The difference is, of course, the interface direct to the 767 DLL. It doesn't use FSUIPC offsets therefore WideFS cannot help.

Regards,

Pete

Posted

It's technically impossible (IMHO) to connect the MCP747 to another computer then the one that runs FS9.

That's not true. I've always used it on another computer, via WideFS. It is connected that way here at this very moment.

Pete

Sorry for the confusion Pete, I meant to use MCP747 with Level-D on two different PC's

(I am so focussed on Level-D that I cannot imagine any other uses ;-) )

Posted
I am so focussed on Level-D that I cannot imagine any other uses ;-)

LOL! If I'm not careful I get that way with 737NGs and Project Magenta. I'm getting so deeply involved in the subsystems I forget there are other aircraft which are rather different! :wink:

Regards,

Pete

Posted

MCP747 is currently supporting LDS 767 and .dll is provided with LDS to interface with FS9. In the MCP software, there is a dialog window which shows FSUIPC and EFIS communications (you will need to download the latest MCP.exe software to see what I am talking about). Well anyway, I assumed that it used FSUIPC to send input data to FS9 and thought it could do it over LAN, just the same. I guess I am wrong and this is not possible at all. I wish there was some way to get that sofware to run via LAN.

But why would you?? Everything is available (a Level-D mcp747.exe version packed with the Level-D software) to connect it to the FS9 PC (via a COM port). It runs flawlessly... no impact om fps so why?

The reson why I am running the software on a diffrent PC is because it does impact the FPS and also uses processing power when sending data through EFIS and it slowing down my FS9 which is allready at 100% CPU usage.

Posted
... slowing down my FS9 which is allready at 100% CPU usage.

I found that the Aerosoft MCP747 driver does have some impact on FS performance too, you are correct. It certainly isn't a big hit, though. And it is a lot better on a Pentium 4 with hyperthreading. I actually found the TRC (SimKits) driver to give more impact.

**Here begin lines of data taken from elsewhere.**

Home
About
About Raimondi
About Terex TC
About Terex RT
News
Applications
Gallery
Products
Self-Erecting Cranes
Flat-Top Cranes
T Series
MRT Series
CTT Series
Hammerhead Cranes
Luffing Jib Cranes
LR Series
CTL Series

However, just to correct one possible misunderstanding, I think you'll find that FS uses 100% CPU according to Windows performance measurements no matter what. It seems to have routines which "soak up" idle time. It doesn't mean it is actually using it all to any purpose, and it should therefore relinquish any spare if other processes demanded it.

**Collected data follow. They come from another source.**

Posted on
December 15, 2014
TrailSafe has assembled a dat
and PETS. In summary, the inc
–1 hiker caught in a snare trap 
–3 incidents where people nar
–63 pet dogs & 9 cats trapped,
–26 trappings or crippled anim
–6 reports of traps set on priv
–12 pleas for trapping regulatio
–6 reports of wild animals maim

You may also find a better balance if you impose a frame rate limit (in the Settings-Options-Hardware-Display dialogue).

On a Pentium 4 with "hyperthreading", FS shows 50% rather than 100%, but only because it doesn't take advantage of multi-threading.

Regards,

Pete

Posted
The reson why I am running the software on a diffrent PC is because it does impact the FPS and also uses processing power when sending data through EFIS and it slowing down my FS9 which is allready at 100% CPU usage.

..hmm.... . I have not experienced that. Think of all the other 20 or more processes that are running under the Windows Operating System...

Kill as many you don't need.

Furthermore FS9 will always try to use 100% of the CPU. This program is still cpu bound. You better limit the fps to 20.